[[ Source material, beginning ]]

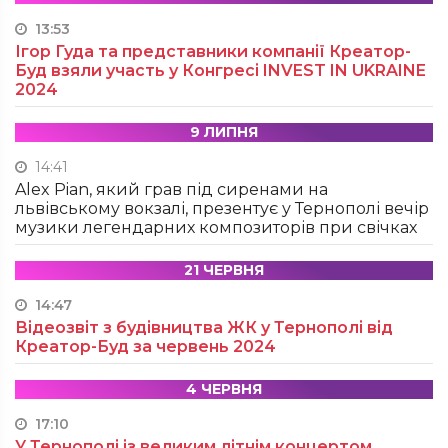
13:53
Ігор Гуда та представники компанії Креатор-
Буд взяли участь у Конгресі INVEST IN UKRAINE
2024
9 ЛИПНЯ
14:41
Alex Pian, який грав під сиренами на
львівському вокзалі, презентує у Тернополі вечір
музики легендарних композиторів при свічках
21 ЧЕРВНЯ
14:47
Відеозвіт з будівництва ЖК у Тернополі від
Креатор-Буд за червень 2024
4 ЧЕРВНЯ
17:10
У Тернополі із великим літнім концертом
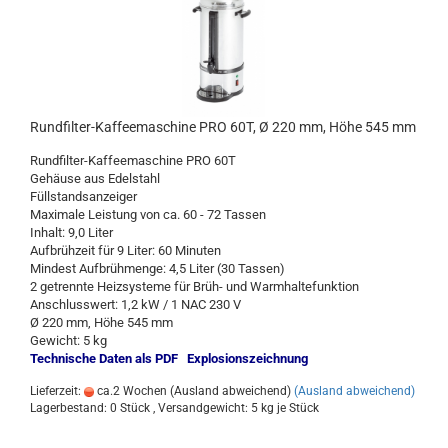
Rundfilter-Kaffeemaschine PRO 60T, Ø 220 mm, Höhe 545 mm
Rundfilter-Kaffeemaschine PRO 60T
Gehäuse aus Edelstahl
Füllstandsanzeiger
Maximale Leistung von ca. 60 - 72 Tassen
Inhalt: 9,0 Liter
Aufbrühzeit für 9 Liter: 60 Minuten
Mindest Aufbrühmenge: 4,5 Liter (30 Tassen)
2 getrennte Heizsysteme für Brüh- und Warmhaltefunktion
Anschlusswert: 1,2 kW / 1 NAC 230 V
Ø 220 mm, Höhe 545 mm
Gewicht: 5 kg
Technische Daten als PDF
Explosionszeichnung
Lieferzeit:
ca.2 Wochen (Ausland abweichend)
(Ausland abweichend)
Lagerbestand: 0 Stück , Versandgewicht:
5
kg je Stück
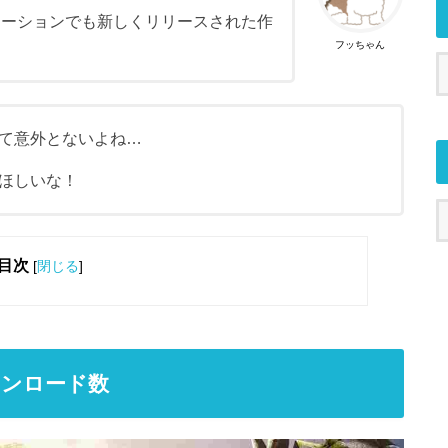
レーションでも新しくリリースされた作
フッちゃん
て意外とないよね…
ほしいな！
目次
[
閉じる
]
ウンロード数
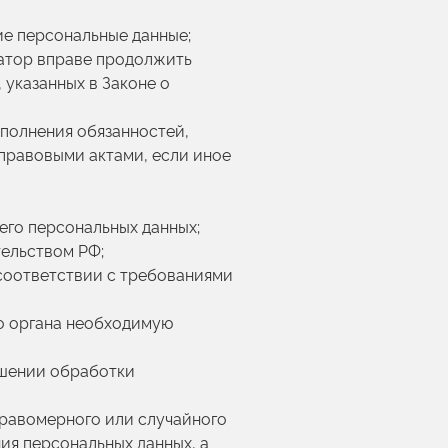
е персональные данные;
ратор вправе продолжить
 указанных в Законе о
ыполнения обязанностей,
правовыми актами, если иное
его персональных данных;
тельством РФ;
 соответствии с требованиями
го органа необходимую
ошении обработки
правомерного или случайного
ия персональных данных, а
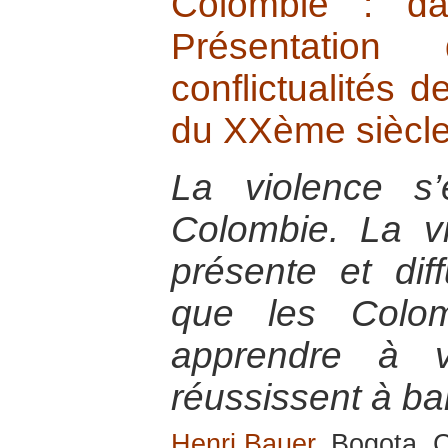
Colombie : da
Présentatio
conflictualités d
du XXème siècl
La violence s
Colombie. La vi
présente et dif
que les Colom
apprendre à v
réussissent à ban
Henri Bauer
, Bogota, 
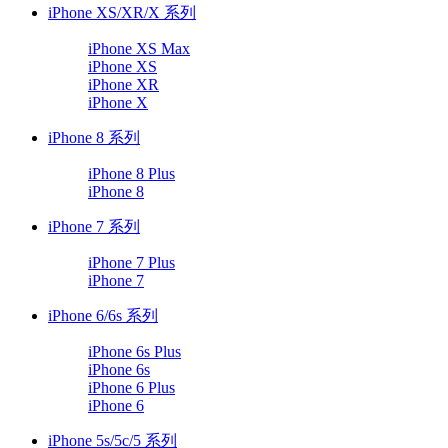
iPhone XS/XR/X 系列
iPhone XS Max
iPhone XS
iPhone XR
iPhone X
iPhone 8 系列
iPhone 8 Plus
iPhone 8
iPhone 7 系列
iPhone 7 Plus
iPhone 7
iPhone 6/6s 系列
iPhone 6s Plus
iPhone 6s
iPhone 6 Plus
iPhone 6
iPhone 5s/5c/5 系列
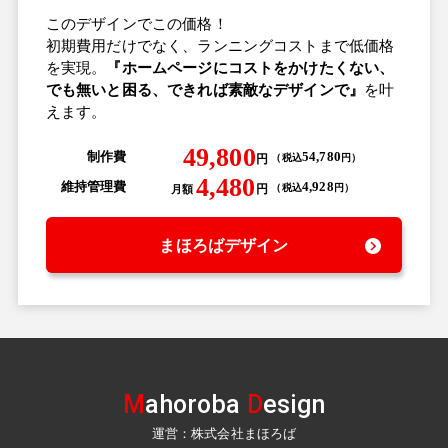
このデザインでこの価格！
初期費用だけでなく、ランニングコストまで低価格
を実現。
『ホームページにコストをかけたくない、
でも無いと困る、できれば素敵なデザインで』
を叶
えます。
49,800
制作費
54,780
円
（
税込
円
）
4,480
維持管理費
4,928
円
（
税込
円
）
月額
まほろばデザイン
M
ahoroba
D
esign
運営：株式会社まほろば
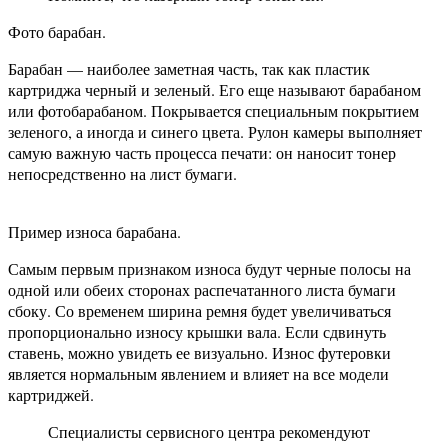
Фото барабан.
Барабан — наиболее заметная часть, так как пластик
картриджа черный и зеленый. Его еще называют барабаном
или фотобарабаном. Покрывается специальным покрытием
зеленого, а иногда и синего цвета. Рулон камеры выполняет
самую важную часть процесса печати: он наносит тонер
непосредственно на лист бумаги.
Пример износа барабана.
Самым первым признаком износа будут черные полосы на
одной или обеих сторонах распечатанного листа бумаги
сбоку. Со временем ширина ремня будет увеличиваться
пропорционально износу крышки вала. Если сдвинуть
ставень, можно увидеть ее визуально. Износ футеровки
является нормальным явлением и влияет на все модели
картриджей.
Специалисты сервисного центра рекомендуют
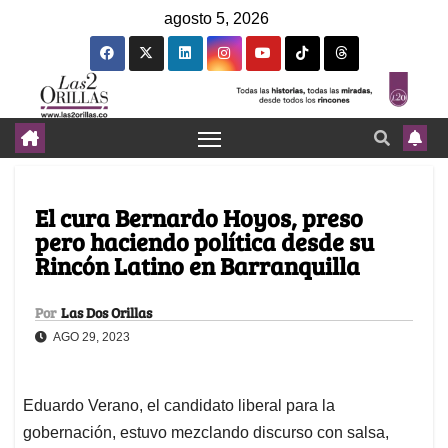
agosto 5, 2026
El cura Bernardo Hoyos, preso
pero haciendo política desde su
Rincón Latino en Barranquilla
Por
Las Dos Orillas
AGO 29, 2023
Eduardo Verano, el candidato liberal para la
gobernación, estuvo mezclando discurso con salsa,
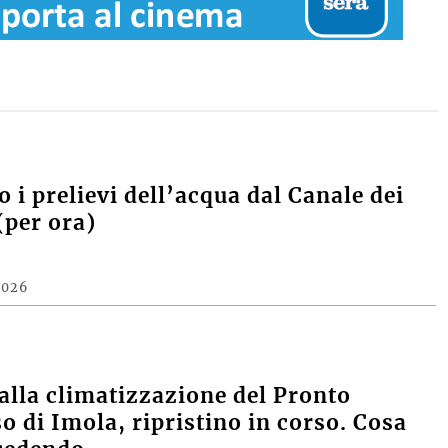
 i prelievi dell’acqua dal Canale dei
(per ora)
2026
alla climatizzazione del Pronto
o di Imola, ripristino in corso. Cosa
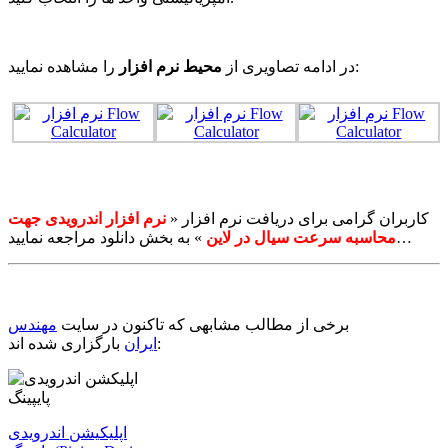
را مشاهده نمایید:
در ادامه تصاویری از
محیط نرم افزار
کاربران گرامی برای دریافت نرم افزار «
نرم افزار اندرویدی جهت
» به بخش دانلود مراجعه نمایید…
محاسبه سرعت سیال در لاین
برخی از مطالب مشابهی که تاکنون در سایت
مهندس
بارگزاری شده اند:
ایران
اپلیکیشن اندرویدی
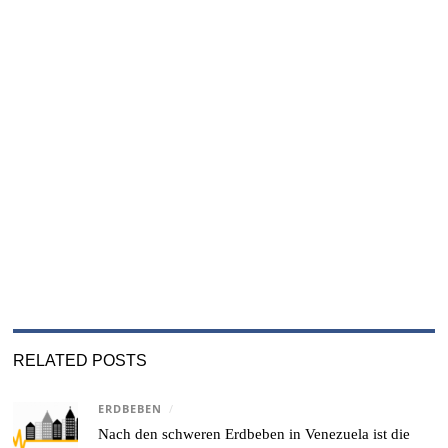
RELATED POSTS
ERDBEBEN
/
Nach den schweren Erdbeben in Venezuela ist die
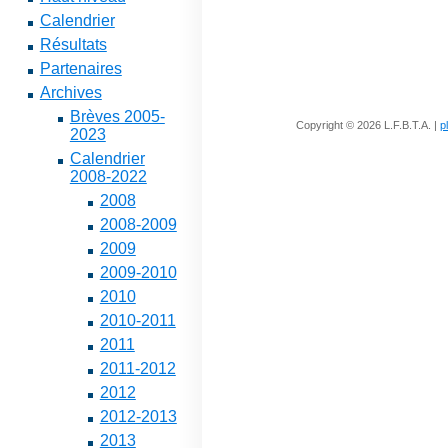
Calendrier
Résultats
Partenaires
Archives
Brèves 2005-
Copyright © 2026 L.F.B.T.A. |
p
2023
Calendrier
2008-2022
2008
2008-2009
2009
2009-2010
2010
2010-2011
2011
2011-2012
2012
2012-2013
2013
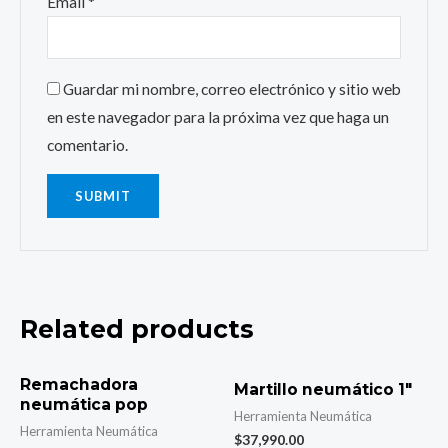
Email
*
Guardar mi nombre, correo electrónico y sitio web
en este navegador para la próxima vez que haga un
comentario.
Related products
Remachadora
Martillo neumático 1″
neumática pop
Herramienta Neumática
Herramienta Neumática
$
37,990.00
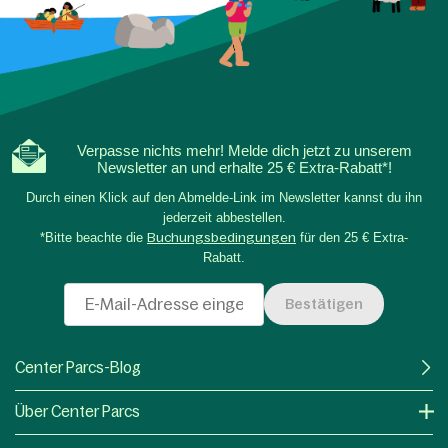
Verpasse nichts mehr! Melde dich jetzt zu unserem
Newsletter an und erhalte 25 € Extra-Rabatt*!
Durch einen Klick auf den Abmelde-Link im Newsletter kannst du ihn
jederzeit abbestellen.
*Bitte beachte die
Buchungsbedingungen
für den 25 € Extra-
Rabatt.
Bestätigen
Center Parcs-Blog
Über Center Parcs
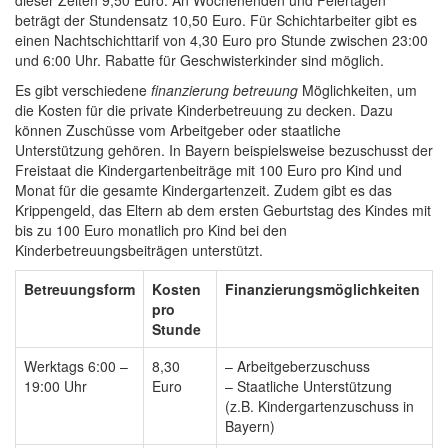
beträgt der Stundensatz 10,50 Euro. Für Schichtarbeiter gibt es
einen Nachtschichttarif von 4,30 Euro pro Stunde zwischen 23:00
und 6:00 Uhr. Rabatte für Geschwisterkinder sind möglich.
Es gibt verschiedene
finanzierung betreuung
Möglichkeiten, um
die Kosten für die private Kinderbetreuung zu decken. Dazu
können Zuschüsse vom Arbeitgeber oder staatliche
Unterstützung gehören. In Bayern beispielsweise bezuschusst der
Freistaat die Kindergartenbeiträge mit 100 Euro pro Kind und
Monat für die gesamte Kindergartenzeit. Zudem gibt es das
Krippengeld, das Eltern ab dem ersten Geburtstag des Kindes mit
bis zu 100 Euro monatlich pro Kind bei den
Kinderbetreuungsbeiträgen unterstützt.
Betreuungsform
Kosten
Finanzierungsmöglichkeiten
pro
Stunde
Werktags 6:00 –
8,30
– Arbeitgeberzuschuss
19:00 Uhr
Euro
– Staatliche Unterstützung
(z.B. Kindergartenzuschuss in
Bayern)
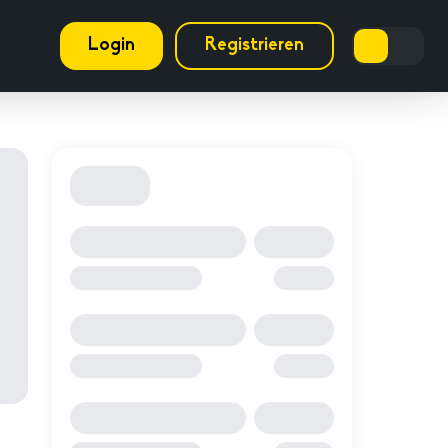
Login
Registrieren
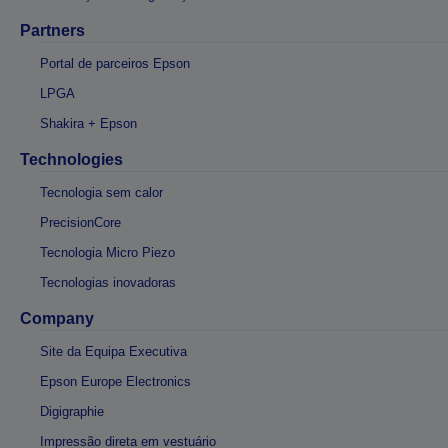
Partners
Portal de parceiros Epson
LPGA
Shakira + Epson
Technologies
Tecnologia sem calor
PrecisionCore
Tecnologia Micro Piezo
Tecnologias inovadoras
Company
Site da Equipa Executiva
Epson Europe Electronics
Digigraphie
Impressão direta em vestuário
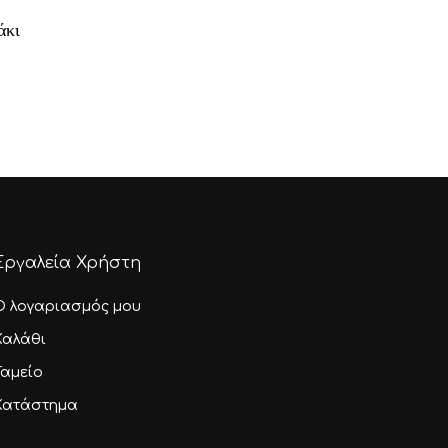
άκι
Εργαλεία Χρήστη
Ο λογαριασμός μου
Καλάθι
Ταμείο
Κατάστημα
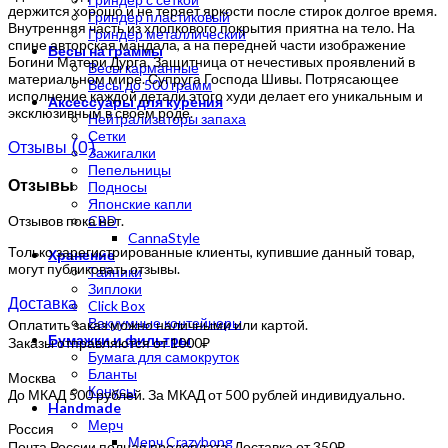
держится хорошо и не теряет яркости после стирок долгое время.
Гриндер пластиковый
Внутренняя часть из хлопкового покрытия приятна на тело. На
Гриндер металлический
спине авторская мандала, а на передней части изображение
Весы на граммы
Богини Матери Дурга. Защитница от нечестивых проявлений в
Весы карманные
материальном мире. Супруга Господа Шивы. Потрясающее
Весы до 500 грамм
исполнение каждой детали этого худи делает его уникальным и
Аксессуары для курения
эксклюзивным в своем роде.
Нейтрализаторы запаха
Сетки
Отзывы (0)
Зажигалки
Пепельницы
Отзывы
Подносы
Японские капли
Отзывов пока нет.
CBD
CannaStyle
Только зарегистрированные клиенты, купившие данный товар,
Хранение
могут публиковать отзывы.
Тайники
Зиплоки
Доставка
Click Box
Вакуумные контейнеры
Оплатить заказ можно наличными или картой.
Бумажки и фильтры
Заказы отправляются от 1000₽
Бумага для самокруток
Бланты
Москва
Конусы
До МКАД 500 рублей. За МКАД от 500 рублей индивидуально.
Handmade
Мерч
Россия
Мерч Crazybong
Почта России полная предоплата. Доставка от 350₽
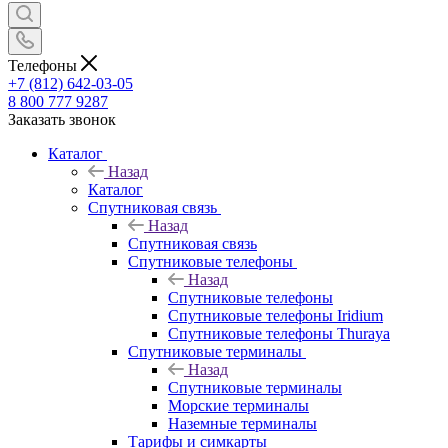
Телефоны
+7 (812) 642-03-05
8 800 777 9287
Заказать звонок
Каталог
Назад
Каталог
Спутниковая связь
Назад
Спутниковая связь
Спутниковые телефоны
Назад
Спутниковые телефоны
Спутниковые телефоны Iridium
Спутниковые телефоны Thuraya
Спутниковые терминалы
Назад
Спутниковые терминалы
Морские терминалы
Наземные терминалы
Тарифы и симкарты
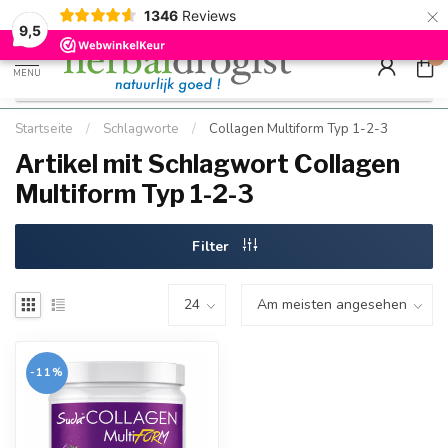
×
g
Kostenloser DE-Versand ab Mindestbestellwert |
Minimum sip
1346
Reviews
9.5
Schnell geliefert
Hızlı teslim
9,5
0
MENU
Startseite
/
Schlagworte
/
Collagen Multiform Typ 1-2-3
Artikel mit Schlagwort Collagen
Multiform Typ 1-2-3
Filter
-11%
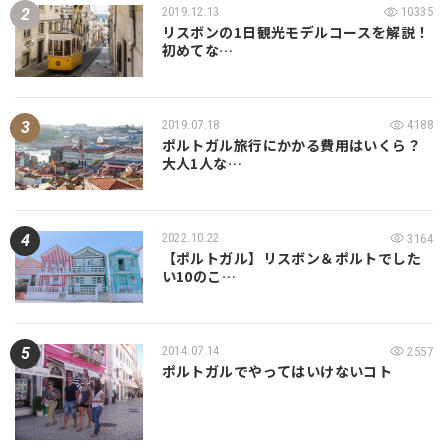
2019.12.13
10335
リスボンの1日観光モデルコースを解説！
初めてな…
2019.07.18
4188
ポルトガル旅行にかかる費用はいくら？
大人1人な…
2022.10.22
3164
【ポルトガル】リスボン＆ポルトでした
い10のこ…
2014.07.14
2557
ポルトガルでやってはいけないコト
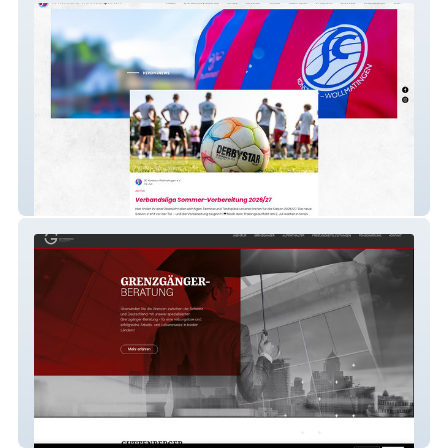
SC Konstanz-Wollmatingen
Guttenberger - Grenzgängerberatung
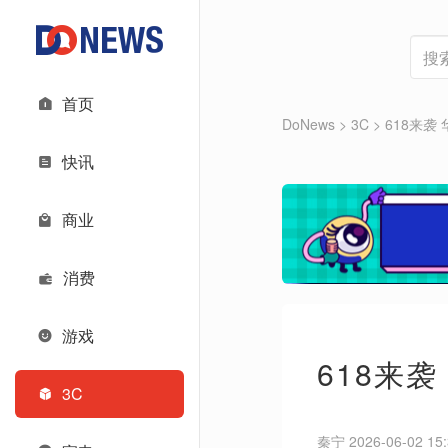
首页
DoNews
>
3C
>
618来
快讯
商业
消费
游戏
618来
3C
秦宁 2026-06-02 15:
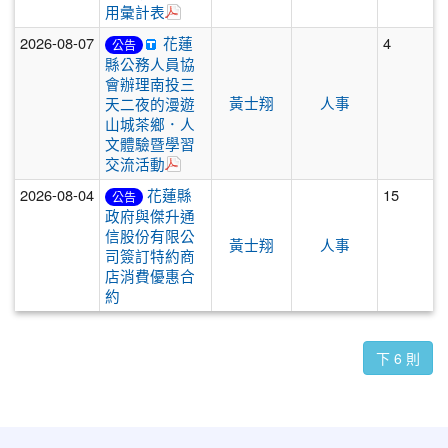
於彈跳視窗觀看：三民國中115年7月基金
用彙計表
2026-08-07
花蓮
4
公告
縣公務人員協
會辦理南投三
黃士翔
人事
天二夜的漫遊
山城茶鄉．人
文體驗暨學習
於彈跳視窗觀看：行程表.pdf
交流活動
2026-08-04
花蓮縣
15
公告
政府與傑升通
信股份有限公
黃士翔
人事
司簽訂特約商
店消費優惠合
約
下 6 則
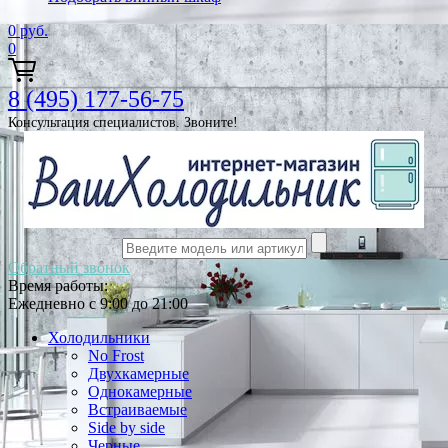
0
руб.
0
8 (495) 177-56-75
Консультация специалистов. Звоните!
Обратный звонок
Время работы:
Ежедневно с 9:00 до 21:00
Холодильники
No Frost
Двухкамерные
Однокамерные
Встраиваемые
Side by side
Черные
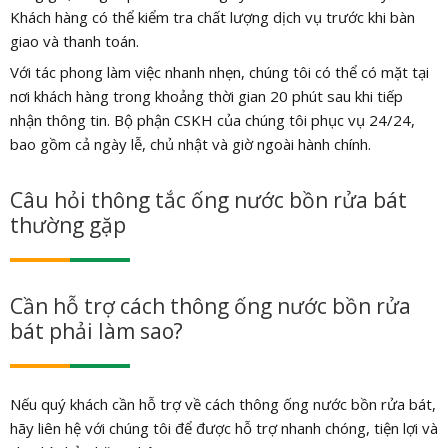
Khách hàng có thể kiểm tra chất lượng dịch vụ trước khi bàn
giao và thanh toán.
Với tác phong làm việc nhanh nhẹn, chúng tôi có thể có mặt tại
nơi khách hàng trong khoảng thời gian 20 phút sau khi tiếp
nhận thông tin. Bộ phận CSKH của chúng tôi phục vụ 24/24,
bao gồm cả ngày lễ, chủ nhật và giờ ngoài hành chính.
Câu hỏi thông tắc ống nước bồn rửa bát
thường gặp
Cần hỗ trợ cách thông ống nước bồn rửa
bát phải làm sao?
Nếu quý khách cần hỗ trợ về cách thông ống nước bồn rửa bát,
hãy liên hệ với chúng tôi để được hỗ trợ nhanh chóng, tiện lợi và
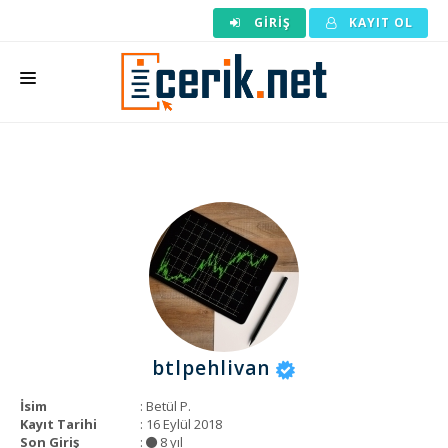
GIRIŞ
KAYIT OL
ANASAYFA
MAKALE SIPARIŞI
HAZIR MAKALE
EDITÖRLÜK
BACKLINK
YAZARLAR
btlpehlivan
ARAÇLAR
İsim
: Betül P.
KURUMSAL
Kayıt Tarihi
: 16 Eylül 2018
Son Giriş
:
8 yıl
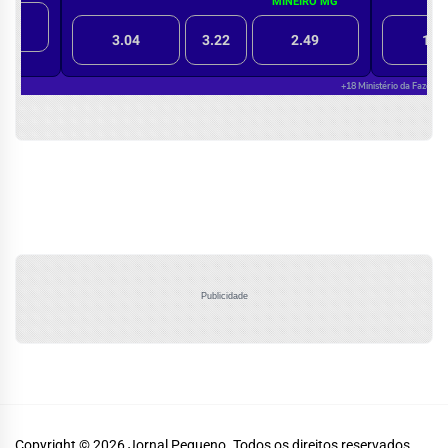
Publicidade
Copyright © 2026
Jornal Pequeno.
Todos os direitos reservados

[[ Source material, end ]]

Only one thing is wanted here, an exact copy of the lines from the first line above through the line containing "Gehäuse aus Edelstahl", minus any picture.

§ Answer box
13:53
Ігор Гуда та представники компанії Креатор-
Буд взяли участь у Конгресі INVEST IN UKRAINE
2024
9 ЛИПНЯ
14:41
Alex Pian, який грав під сиренами на
львівському вокзалі, презентує у Тернополі вечір
музики легендарних композиторів при свічках
21 ЧЕРВНЯ
14:47
Відеозвіт з будівництва ЖК у Тернополі від
Креатор-Буд за червень 2024
4 ЧЕРВНЯ
17:10
У Тернополі із великим літнім концертом
Rundfilter-Kaffeemaschine PRO 60T, Ø 220 mm, Höhe 545 mm
Rundfilter-Kaffeemaschine PRO 60T
Gehäuse aus Edelstahl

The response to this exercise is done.